This chapter will focus on the detailed introduction of camera installation, image processing techniques and tools, and computer vision algorithms in autonomous mode of FTC competition. I will use the autonomous mode task in the 2021-2022 season as an example to showcase these technologies and tools. Most of the details in this chapter were borrowed from my publication: David Liu and Mike Callinan, Few-shot Object Detection for Robotics, International Journal of High School Research, 5(5), 2023.
During the autonomous period of the 2021-2022 FTC robotics competition, alliances earn points by delivering pre-loaded freight to a randomly selected level of the Alliance Shipping Hub (ASH). Also, there is an autonomous bonus, where if a robot uses the Team Shipping Element (TSE) to detect the correct level and delivers the pre-loaded freight to the correct level of the ASH, it earns twenty points. More specifically, the onboard camera needs to localize the TSE in the scene image and then determine which spot it is to be randomly placed. Using this information, the robot can decide its action plan to deliver the pre-loaded freight to the correct level of the ASH. Figure 74(a) provides an overall illustration of this challenging task of TSE localization and ASH level determination.
The FTC object detection API offers a TensorFlow Lite based solution to detect game elements (e.g., ducks and cubes) for the 2021-2022 Freight Frenzy challenge. This FTC solution relies on Google's TensorFlow deep learning technology that is designed to run on mobile devices such as an Android smartphone or Rev Robotics control hub.

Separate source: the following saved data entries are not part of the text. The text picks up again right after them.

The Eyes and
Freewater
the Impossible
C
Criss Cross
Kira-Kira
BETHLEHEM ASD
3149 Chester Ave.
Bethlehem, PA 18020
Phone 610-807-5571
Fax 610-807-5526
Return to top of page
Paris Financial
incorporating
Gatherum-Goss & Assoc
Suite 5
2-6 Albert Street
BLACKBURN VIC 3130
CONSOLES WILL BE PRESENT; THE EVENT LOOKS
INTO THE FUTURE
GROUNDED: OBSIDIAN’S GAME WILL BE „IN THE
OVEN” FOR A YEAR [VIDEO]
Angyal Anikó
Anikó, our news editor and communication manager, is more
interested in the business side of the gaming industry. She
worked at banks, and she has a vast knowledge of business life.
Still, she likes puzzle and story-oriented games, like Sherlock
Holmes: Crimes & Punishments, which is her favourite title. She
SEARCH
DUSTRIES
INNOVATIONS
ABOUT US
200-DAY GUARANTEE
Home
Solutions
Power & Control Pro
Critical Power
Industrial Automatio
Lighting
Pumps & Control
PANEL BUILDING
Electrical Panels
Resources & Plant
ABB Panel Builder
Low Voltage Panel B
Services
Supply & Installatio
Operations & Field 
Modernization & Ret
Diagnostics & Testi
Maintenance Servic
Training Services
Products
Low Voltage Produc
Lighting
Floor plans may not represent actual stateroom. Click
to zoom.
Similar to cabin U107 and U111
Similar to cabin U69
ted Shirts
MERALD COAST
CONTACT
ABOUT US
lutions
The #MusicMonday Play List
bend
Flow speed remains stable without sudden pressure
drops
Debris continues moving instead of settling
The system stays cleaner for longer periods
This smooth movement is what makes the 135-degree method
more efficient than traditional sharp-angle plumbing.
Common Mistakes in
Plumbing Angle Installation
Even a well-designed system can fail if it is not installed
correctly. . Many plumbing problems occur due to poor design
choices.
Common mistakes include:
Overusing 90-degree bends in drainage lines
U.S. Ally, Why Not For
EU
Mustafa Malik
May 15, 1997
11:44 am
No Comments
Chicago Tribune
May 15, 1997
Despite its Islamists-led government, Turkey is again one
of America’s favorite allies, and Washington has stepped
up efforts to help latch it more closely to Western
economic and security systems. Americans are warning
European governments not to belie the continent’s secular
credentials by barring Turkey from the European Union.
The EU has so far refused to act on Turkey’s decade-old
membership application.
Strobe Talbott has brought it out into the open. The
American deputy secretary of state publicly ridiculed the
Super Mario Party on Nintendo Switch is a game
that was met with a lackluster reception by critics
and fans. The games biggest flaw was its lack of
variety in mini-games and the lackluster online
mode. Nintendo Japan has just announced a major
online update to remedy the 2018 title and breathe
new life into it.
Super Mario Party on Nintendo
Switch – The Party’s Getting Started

Although the FTC object detection API and its models have reasonably good performance in detecting those pre-designed game elements, as shown in Figure 74(b), it cannot be readily applied to detect any user-designed TSE, as shown in Figure 74(c). The main reason is that user-designed TSE has its own shape pattern and is not included in the FTC object detection model library. Instead, different TensorFlow Lite models should be defined and developed for user’s specific TSEs. A major challenge in developing such user-specific TSE detection model is that there are very few example images available. Therefore, the traditional approach of training deep learning models for object detection that needs many training samples will not be applicable in this robotics scenario.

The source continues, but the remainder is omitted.